Background: The overexpression of neurotensin subtype 1 receptors (NTS1Rs) in human tumors may be elegantly exploited for directing neurotensin (NT)-based radionuclide carriers specifically to cancer sites for theranostic purposes. We have recently shown that [99mTc]Tc–DT1 ([99mTc]Tc–[N4–Gly7]NT(7–13)) and [99mTc]Tc–DT5 ([99mTc]Tc–[N4–βAla7,Dab9]NT(7–13)) show notably improved uptake in human colon adenocarcinoma WiDr xenografts in mice treated with neprilysin (NEP) inhibitors and/or angiotensin-converting enzyme (ACE) inhibitors compared with untreated controls.
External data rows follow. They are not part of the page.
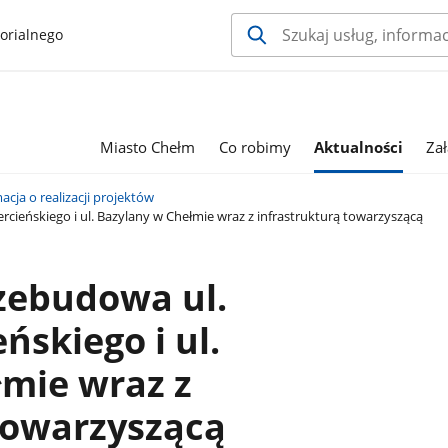
orialnego
Miasto Chełm
Co robimy
Aktualności
Za
acja o realizacji projektów
ieńskiego i ul. Bazylany w Chełmie wraz z infrastrukturą towarzyszącą
zebudowa ul.
ńskiego i ul.
mie wraz z
towarzyszącą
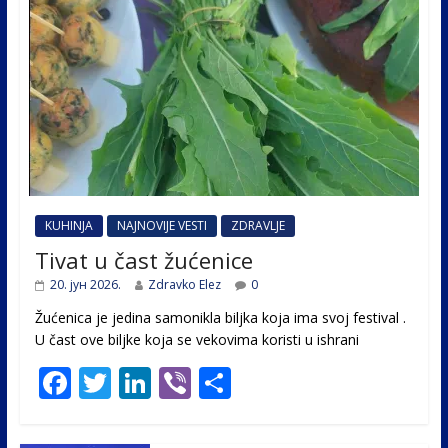
KUHINJA
NAJNOVIJE VESTI
ZDRAVLJE
Tivat u čast žućenice
20. јун 2026.
Zdravko Elez
0
Žućenica je jedina samonikla biljka koja ima svoj festival .
U čast ovе biljke koja se vekovima koristi u ishrani
F
T
Li
Vi
S
ac
w
n
b
h
e
itt
k
er
ar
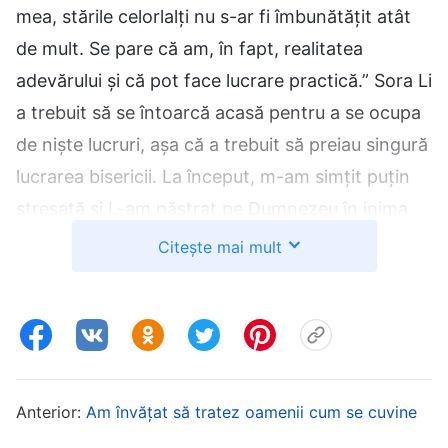
mea, stările celorlalți nu s-ar fi îmbunătățit atât
de mult. Se pare că am, în fapt, realitatea
adevărului și că pot face lucrare practică.” Sora Li
a trebuit să se întoarcă acasă pentru a se ocupa
de niște lucruri, așa că a trebuit să preiau singură
lucrarea bisericii. La început, m-am simțit puțin
stresată și L-am păstrat pe Dumnezeu în inima
mea tot timpul. După fiecare adunare, analizam
Citește mai mult
felul în care decursese și mă grăbeam să ofer
sprijin oricui se simțea slab sau negativ. După
ceva vreme, am văzut că toată lumea participa la
adunări și-și făcea datoria așa cum trebuia și că
toată lucrarea bisericii decurgea fără probleme.
Anterior:
Am învățat să tratez oamenii cum se cuvine
Am răsuflat ușurată și nu m-am putut abține să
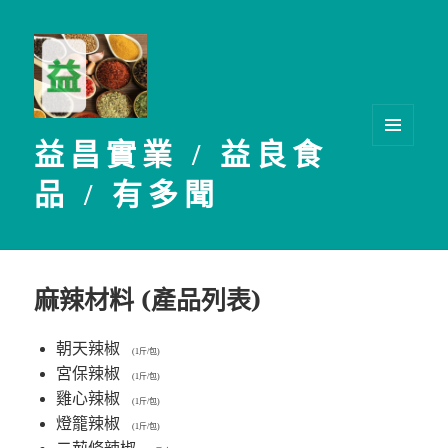
益昌實業 / 益良食
選單及
小工具
品 / 有多聞
麻辣材料 (產品列表)
朝天辣椒
(1斤/包)
宮保辣椒
(1斤/包)
雞心辣椒
(1斤/包)
燈籠辣椒
(1斤/包)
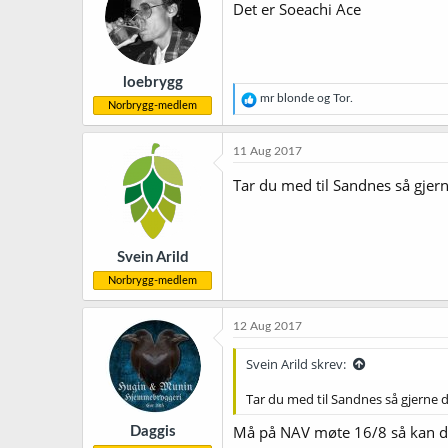
Det er Soeachi Ace
loebrygg
R
mr blonde
og
Tor.
Norbrygg-medlem
e
a
k
11 Aug 2017
s
j
Tar du med til Sandnes så gjer
o
n
e
r
Svein Arild
:
Norbrygg-medlem
12 Aug 2017
Svein Arild skrev:
Tar du med til Sandnes så gjerne 
Må på NAV møte 16/8 så kan d
Daggis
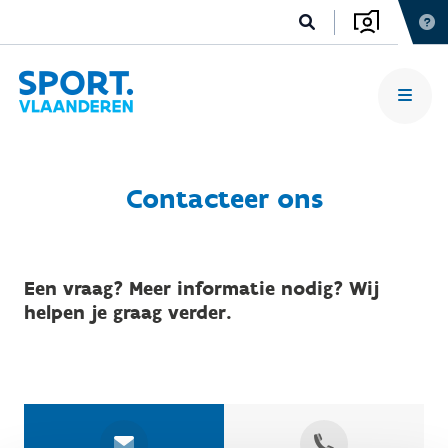
Contacteer ons
Een vraag? Meer informatie nodig? Wij
helpen je graag verder.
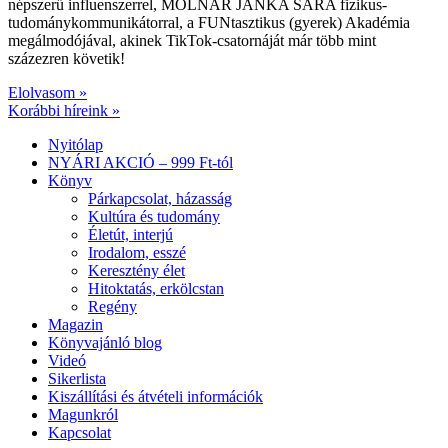
népszerű influenszerrel, MOLNÁR JANKA SÁRA fizikus-
tudománykommunikátorral, a FUNtasztikus (gyerek) Akadémia
megálmodójával, akinek TikTok-csatornáját már több mint
százezren követik!
Elolvasom »
Korábbi híreink »
Nyitólap
NYÁRI AKCIÓ – 999 Ft-tól
Könyv
Párkapcsolat, házasság
Kultúra és tudomány
Életút, interjú
Irodalom, esszé
Keresztény élet
Hitoktatás, erkölcstan
Regény
Magazin
Könyvajánló blog
Videó
Sikerlista
Kiszállítási és átvételi információk
Magunkról
Kapcsolat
Aiming toward translation of this promising approach in NTS1R-positive pancreatic ductal adenocarcinoma (PDAC) patients, we now report on the impact of registered NEP/ACE inhibitors on the performance of [99mTc]Tc–DT1 and [99mTc]Tc–DT5 in pancreatic cancer models. Methods: The cellular uptake of [99mTc]Tc–DT1 and [99mTc]Tc–DT5 was tested in a panel of pancreatic cell lines, and their stability was assessed in mice treated or not treated with Entresto, lisinopril, or their combinations. Biodistribution was conducted in severe combined immunodeficiency (SCID) mice bearing pancreatic AsPC-1 xenografts. Results: The Entresto + lisinopril combination maximized the metabolic stability of the fast-internalizing [99mTc]Tc–DT1 in mice, resulting in notably enhanced tumor uptake (7.05 ± 0.80% injected activity (IA)/g vs. 1.25 ± 0.80% IA/g in non-treated controls at 4 h post-injection; p < 0.0001). Conclusions: This study has shown the feasibility of optimizing the uptake of [99mTc]Tc–DT1 in pancreatic cancer models with the aid of clinically established NEP/ACE inhibitors, in favor of clinical translation prospects.